## [Instructions for the task]
When the word "link" shows up in a line of the records below, copy that line.

## [Extracted records]
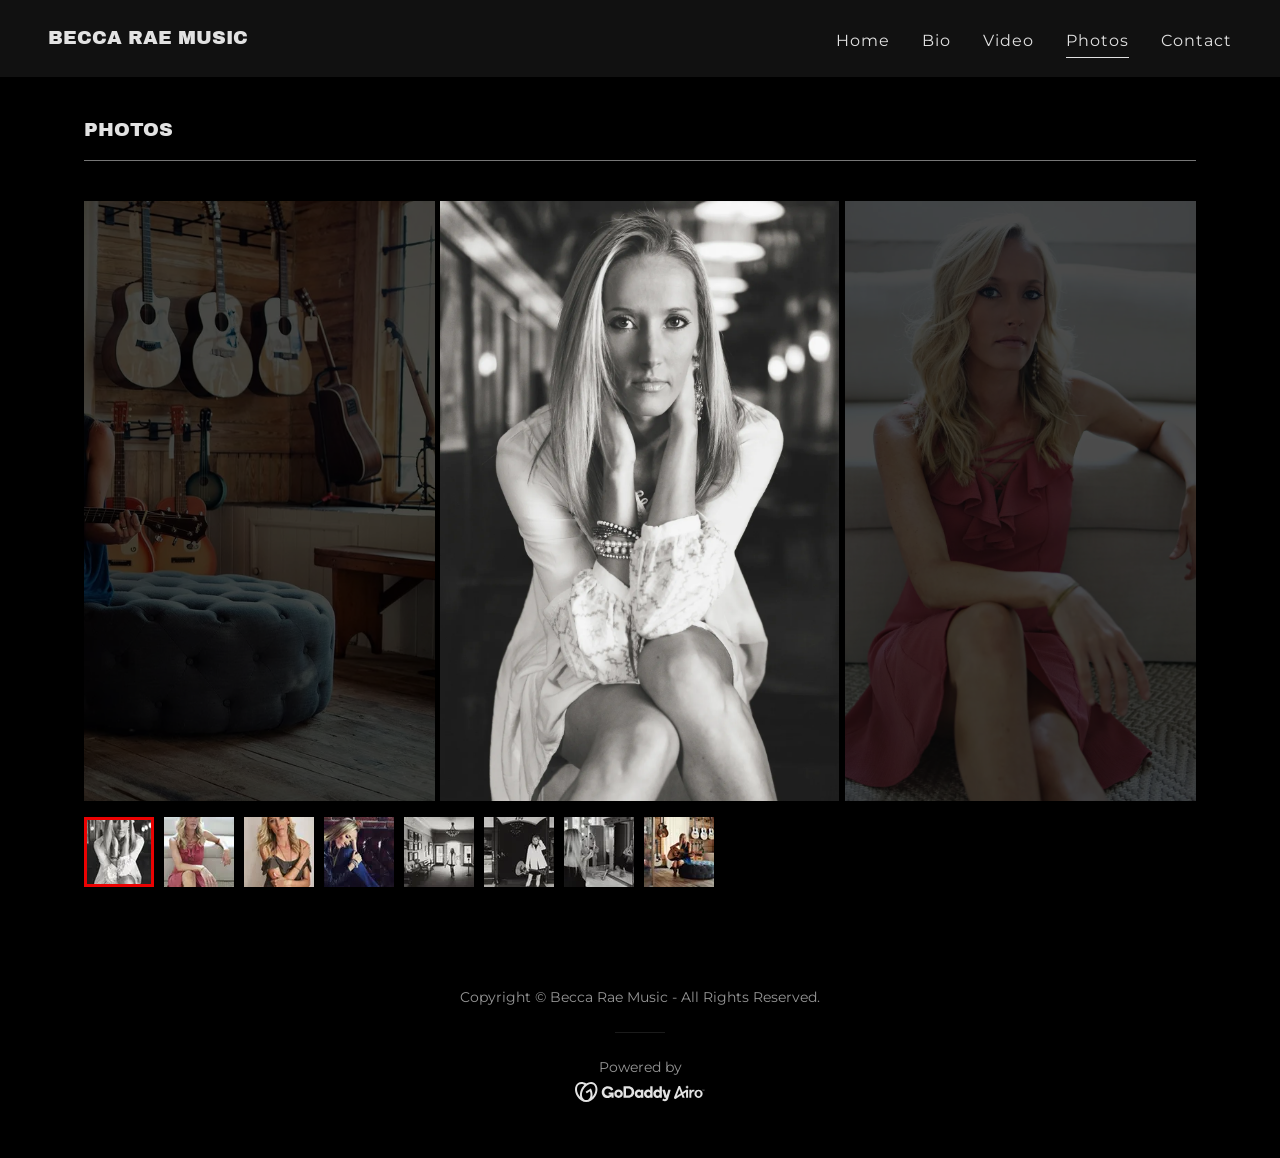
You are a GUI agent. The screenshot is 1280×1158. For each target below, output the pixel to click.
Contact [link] (1196, 40)
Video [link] (1008, 40)
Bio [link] (936, 40)
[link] (148, 38)
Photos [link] (1097, 40)
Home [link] (863, 40)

## [Written answer]
Contact [link] (1196, 40)
Video [link] (1008, 40)
Bio [link] (936, 40)
[link] (148, 38)
Photos [link] (1097, 40)
Home [link] (863, 40)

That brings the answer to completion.